Nerve cell miswiring linked to depression
Mouse study identifies gene needed for proper assembly of serotonin circuitry
Researchers have pinpointed a gene that keeps important brain cells in mice from crossing their wires, providing a possible link between brain wiring and mood disorders like depression.
Without the gene, called Pcdhαc2, mice acted more depressed, researchers report April 28 in Science.
Nerve cells, or neurons, that produce the chemical messenger molecule serotonin extend long projections called axons to various parts of the brain. Serotonin released from the tips of the axons signal other neurons in these target areas to influence mood and other aspects of behavior. For efficient signaling, the axon tips must be properly spaced.
In the new work, scientists from New York City, St. Louis and China found that such spacing is disrupted in mice lacking the Pcdhαc2 gene. As a result, serotonin-signaling circuits are not properly assembled and the mice exhibited behaviors indicating depression.
Pcdhαc2 is found in a cluster of genes that contain the blueprints for proteins that protrude from the surface of cells. These proteins work like ID cards, says study coauthor Joseph Dougherty, a neurogeneticist at Washington University School of Medicine in St. Louis. As serotonin neuron axons branch out through the brain, they can recognize other axons carrying identical IDs and spread out to keep out of each other’s paths. This process, called tiling, evenly spaces the axons in their target areas within the brain.
But for mice in which the whole gene cluster was deleted, serotonin axons don’t keep their distance from each other. They trip each other up, which prevents the axons from fully extending through the brain and delivering the usual doses of serotonin, says Tom Maniatis, a study coauthor and molecular neuroscientist at Columbia University.
Uneven serotonin distribution affected the mice’s behavior. One test forced mice to swim for an extended period of time; mice with the cluster deleted were more likely to give up on swimming for survival. Other tests found no problem with the mutant mice’s muscles and movement, suggesting that mental state caused the surrendering behavior.
Maniatis and colleagues found that deleting one group of genes in the cluster didn’t cause the axon tangling, leaving two possible suspects. Of those two, only the protein coded by the Pcdhαc2 gene was found in the serotonin neurons.
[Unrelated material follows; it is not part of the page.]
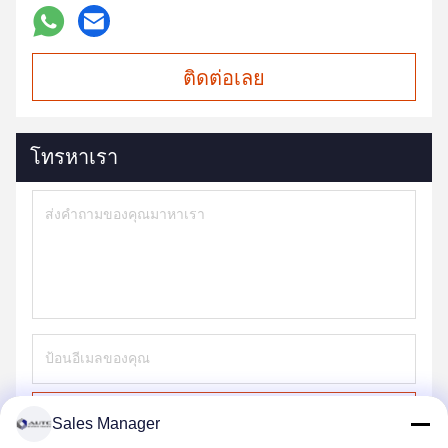
ติดต่อเลย
โทรหาเรา
ส่ง
Sales Manager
The exact mechanism for how the protein keeps the axons in line still isn’t known, says Maniatis. But researchers think something within the protein repulses other proteins with the same ID card, keeping the axons far enough apart that they don’t tangle.
What’s more clear, says Dougherty, is how disabling this gene can cause mice to behave in a way that is reminiscent of depression.
Sean Millard, a neuroscientist at the University of Queensland School of Biomedical Sciences in Australia, researches fly genes that influence neuron spacing. This genetic finding in mice is consistent with what’s been found in flies, Millard says. “It’s really nice to see that similar mechanisms are working in higher organisms.”
Further research would look at whether mutations of the same gene in humans could contribute to depression. The implications of neuron wiring in this study may also point researchers in a new direction for research into psychiatric disorders connected to serotonin. Many previous studies have focused on how serotonin is transmitted and synthesized, as well as the genes that control levels of the chemical. Instead, “maybe we should be looking at genes that regulate serotonin wiring,” Dougherty says.